Collection entries:
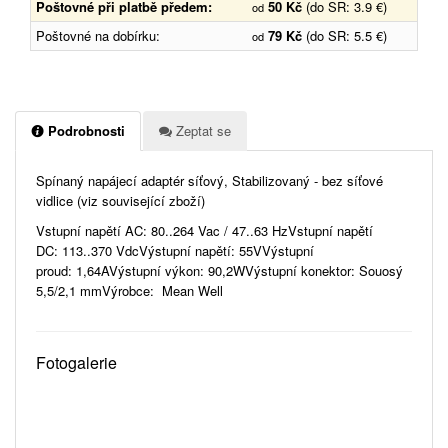
Poštovné při platbě předem:
50 Kč
(do SR: 3.9 €)
od
Poštovné na dobírku:
79 Kč
(do SR: 5.5 €)
od
Podrobnosti
Zeptat se
Spínaný napájecí adaptér síťový, Stabilizovaný - bez síťové
vidlice (viz související zboží)
Vstupní napětí AC: 80..264 Vac / 47..63 HzVstupní napětí
DC: 113..370 VdcVýstupní napětí: 55VVýstupní
proud: 1,64AVýstupní výkon: 90,2WVýstupní konektor: Souosý
5,5/2,1 mmVýrobce: Mean Well
Fotogalerie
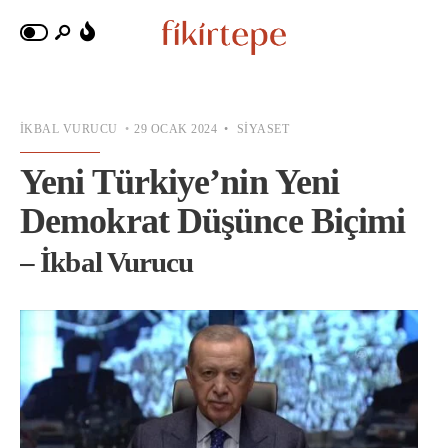
İKBAL VURUCU
•
29 OCAK 2024
•
SIYASET
Yeni Türkiye’nin Yeni
Demokrat Düşünce Biçimi
– İkbal Vurucu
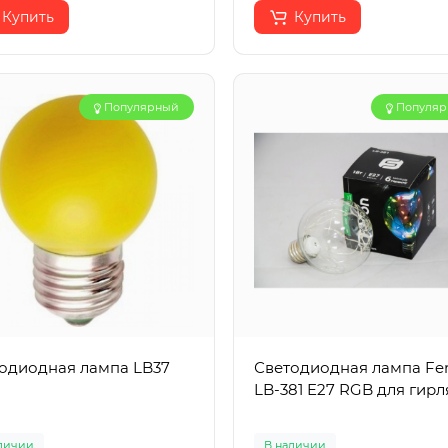
Купить
Купить
Популярный
Популя
одиодная лампа LB37
Светодиодная лампа Fe
LB-381 E27 RGB для гир
личии
В наличии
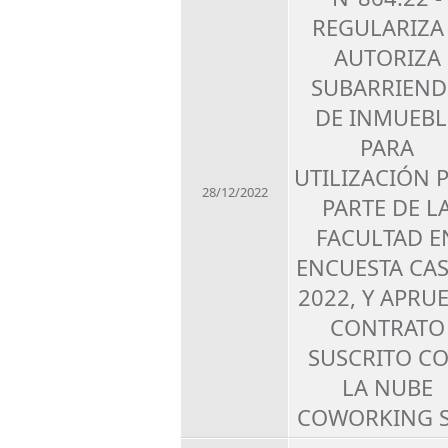
REGULARIZA
AUTORIZA
SUBARRIEN
DE INMUEBL
PARA
UTILIZACIÓN 
28/12/2022
PARTE DE L
FACULTAD E
ENCUESTA CA
2022, Y APRU
CONTRATO
SUSCRITO C
LA NUBE
COWORKING 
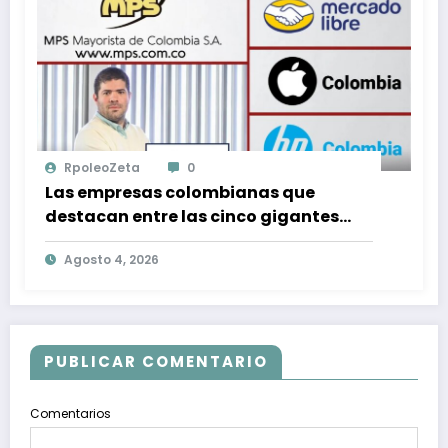
RpoleoZeta
0
Las empresas colombianas que
destacan entre las cinco gigantes
tecnológicas que lideran el mercado
Agosto 4, 2026
en Colombia
PUBLICAR COMENTARIO
Comentarios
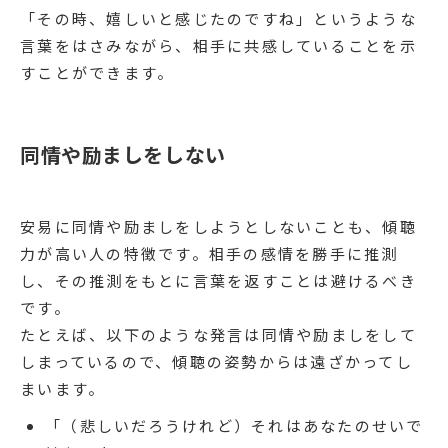
「その時、嬉しいと感じたのですね」というような
言葉をはさみながら、相手に共感していることを示
すことができます。
同情や励ましをしない
安易に同情や励ましをしようとしないことも、傾聴
力が高い人の特徴です。相手の感情を勝手に推測
し、その推測をもとに言葉を返すことは避けるべき
です。
たとえば、以下のような発言は同情や励ましをして
しまっているので、傾聴の姿勢からは遠ざかってし
まいます。
「（悲しいだろうけれど）それはあなたのせいで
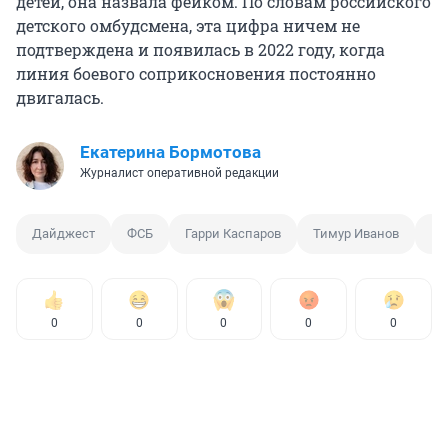
детей, она назвала фейком. По словам российского
детского омбудсмена, эта цифра ничем не
подтверждена и появилась в 2022 году, когда
линия боевого соприкосновения постоянно
двигалась.
Екатерина Бормотова
Журналист оперативной редакции
Дайджест
ФСБ
Гарри Каспаров
Тимур Иванов
Вз
0
0
0
0
0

TASK TO COMPLETE: Working through the entries above, copy every line in which "Poštovné" is found.

ANSWER TO THIS EXERCISE:
Poštovné při platbě předem:
Poštovné na dobírku:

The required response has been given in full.